** Material to process follows **
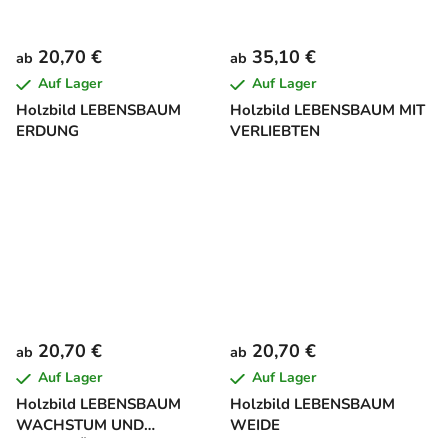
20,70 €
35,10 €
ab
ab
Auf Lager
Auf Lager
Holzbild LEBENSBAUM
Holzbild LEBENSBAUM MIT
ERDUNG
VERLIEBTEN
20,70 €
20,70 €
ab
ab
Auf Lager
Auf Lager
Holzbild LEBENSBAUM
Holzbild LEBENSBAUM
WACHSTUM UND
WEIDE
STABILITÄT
** End of Material to process **
▸ Task statement: Every record must be copied exactly, with images dropped from the result.

▸ Result of this task:
20,70 €
35,10 €
ab
ab
Auf Lager
Auf Lager
Holzbild LEBENSBAUM
Holzbild LEBENSBAUM MIT
ERDUNG
VERLIEBTEN
20,70 €
20,70 €
ab
ab
Auf Lager
Auf Lager
Holzbild LEBENSBAUM
Holzbild LEBENSBAUM
WACHSTUM UND
WEIDE
STABILITÄT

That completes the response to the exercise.